### Exercise description:
Scan the records for the word "августа". Report each line where it occurs.
********
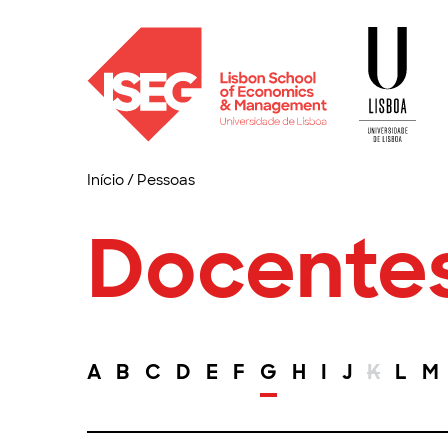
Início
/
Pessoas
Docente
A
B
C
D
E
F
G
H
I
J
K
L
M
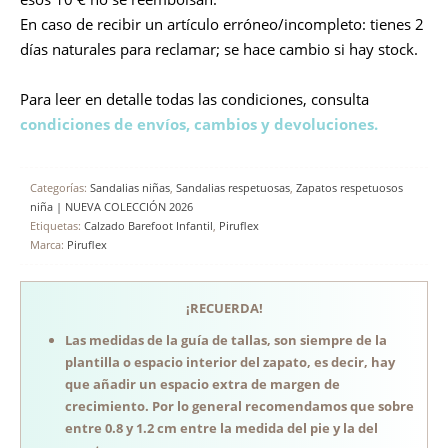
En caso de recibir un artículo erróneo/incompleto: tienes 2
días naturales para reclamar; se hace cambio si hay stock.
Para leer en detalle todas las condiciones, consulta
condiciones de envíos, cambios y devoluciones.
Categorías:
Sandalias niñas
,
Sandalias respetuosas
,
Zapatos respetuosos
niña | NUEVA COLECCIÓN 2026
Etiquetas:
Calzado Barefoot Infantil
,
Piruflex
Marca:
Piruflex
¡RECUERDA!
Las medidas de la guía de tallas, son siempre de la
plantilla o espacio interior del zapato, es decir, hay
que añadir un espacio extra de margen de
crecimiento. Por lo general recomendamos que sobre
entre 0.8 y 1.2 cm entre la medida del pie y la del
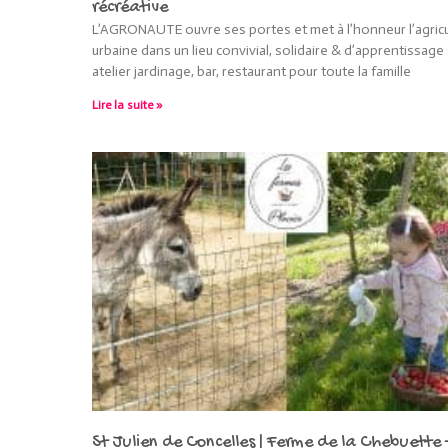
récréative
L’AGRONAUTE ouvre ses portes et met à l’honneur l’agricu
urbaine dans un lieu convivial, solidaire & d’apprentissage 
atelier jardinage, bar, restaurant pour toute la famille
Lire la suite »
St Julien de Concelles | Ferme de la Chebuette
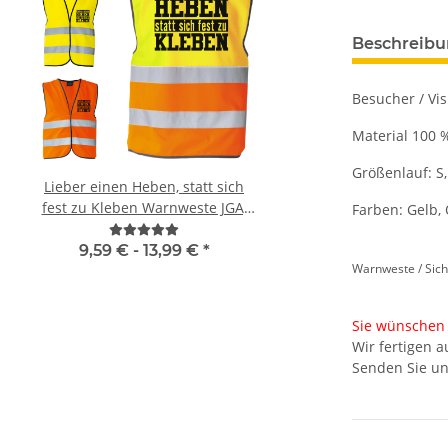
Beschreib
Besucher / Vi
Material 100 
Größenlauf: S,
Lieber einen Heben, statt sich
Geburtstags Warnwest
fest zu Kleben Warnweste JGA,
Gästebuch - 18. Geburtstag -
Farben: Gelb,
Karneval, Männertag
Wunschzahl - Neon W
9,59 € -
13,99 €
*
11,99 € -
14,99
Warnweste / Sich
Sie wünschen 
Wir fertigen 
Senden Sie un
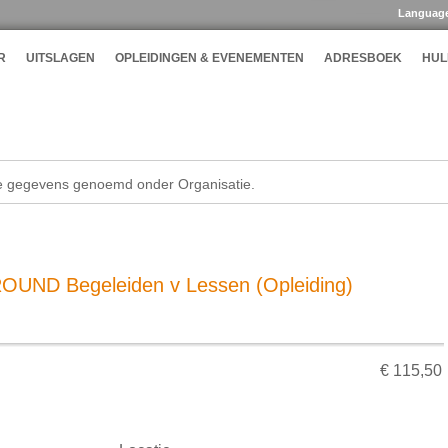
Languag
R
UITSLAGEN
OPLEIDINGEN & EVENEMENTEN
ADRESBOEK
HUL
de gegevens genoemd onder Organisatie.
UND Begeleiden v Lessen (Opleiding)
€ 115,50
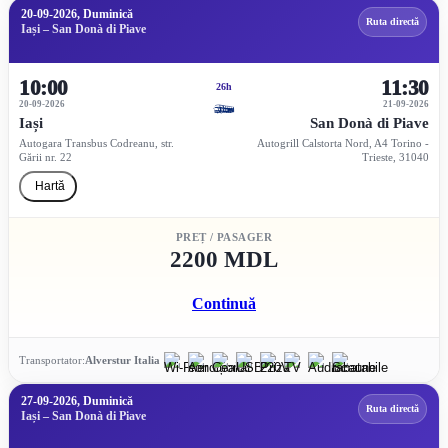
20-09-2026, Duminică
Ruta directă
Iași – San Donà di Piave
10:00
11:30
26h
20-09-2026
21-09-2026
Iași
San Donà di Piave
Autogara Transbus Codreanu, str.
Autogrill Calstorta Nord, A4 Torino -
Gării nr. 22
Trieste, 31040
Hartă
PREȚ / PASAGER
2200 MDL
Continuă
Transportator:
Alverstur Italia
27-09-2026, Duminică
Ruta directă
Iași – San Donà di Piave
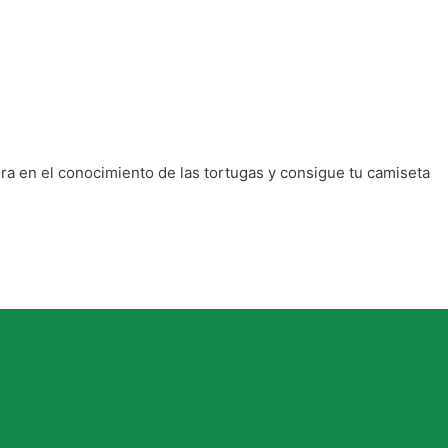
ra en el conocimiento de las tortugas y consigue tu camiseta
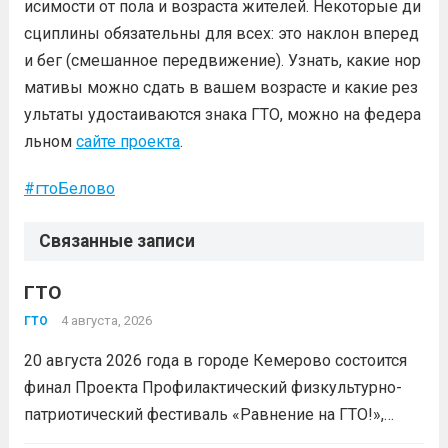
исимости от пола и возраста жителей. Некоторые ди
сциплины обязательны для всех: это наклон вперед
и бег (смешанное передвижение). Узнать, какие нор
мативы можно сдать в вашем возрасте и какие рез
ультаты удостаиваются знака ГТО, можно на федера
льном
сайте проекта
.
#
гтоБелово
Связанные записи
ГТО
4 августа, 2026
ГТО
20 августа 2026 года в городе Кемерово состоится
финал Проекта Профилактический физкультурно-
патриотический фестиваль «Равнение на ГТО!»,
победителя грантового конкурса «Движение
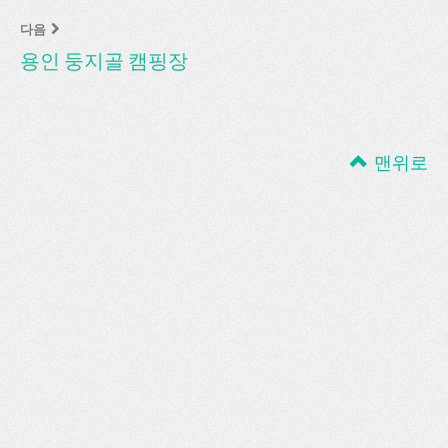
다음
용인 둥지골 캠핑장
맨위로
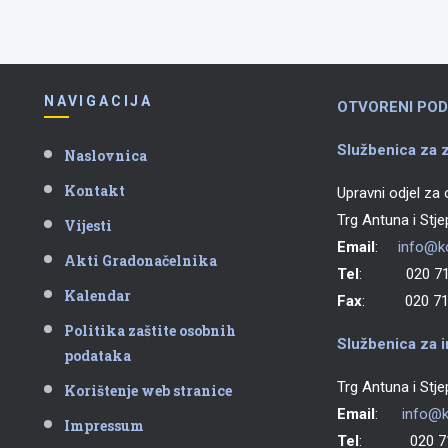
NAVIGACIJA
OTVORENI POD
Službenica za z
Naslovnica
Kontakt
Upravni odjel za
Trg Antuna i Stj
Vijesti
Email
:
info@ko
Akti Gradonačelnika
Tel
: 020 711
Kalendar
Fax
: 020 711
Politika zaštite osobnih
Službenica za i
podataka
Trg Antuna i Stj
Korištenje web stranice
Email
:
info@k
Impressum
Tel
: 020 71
********
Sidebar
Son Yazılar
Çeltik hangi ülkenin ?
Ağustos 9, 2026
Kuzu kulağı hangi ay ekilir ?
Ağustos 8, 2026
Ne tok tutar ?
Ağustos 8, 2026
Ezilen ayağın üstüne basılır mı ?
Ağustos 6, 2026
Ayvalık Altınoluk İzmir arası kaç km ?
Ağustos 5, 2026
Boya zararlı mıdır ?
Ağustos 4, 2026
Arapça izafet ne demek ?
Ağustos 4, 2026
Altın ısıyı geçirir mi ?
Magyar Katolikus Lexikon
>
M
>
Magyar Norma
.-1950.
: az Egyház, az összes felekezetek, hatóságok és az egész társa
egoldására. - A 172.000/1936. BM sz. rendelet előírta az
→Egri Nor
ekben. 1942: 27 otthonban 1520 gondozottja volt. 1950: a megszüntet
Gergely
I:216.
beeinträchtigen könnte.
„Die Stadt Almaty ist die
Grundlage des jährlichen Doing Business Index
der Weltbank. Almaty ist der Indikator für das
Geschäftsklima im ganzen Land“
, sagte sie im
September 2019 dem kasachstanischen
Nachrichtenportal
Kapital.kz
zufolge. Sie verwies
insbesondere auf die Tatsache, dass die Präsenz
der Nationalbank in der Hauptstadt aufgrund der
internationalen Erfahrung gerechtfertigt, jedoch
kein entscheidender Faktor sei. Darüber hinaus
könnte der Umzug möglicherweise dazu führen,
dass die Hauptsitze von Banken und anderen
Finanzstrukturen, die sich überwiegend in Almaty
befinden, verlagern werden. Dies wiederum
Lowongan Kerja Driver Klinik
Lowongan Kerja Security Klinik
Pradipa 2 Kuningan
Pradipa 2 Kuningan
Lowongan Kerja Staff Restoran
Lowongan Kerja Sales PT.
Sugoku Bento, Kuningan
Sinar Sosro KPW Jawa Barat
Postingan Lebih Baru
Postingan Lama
********
### Task output:
4 августа, 2026
20 августа 2026 года в городе Кемерово состоится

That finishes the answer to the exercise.